# Fla and Spring Break 2009



## jazzeaw (Apr 7, 2008)

With Easter being April 12, 2009, when should one book their timeshare for spring break/easter 2009 to get the highest trade with that week?


----------



## lprstn (Apr 7, 2008)

jazzeaw said:


> With Easter being April 12, 2009, when should one book their timeshare for spring break/easter 2009 to get the highest trade with that week?


NOW!!!   One whole year in advance you need to do an ongoing search.  Let me just say, mine is already booked...

The week after Easter seems to be the biggest as most all schools are off on Easter Monday.


----------



## janapur (Apr 7, 2008)

I think the OP means _which_ week to reserve.
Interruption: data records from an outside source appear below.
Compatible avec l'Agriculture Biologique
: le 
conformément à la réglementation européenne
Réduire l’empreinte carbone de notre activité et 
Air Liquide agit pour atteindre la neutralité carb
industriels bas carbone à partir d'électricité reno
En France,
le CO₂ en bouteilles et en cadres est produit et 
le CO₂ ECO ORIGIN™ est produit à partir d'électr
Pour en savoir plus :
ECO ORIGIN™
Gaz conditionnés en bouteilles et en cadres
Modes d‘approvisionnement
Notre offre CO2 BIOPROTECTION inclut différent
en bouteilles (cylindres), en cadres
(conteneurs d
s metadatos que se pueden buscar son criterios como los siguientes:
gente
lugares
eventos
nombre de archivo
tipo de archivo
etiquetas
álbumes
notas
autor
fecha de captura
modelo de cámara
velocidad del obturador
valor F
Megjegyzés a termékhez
I don't know the answer, but am curious myself.


----------



## JLB (Apr 7, 2008)

Not all FL is equal Weeks 1 through 16, special week or not.

The OP needs to be specific--where, exactly is the resort located?

To go ahead and reply, to save another looking, if it is a Southern beach resort, all Weeks 1-16 should be strong traders.  The further north you go, north of, say, Sarasota on the left and Melbourne on the right, and the further inland, the more the special weeks might come into play.

As it seems most owners have discovered, the least valuable thing they can do with their Snowbird Weeks is deposit them with an exchange company.


----------



## elaine (Apr 7, 2008)

*for Orlando, the week before of after EAster*

a huge percentage of schools have the week before, after Easter off---so, if it is an Orlando resort, those weeks.


----------



## Dave M (Apr 7, 2008)

See this 2009 Spring Vacations _sticky_, located at the top of the list of topics for the TUG Lounge. It shows most non-college spring break weeks for 2009 and should make it clear which weeks will be most in demand by those with school-aged children.


----------



## wcfr1 (Apr 8, 2008)

In Florida the Public Schools do not generally plan their spring break around Easter. They plan it around the state wide FCAT testing which means most counties plan their's in late March regardless of when Easter falls.

Private schools, colleges and other states may be different.


----------



## Mel7706 (Apr 8, 2008)

*Either week*

I think the OP is asking should she book the week before
Easter or the week after. I would guess the week before in 2009.


----------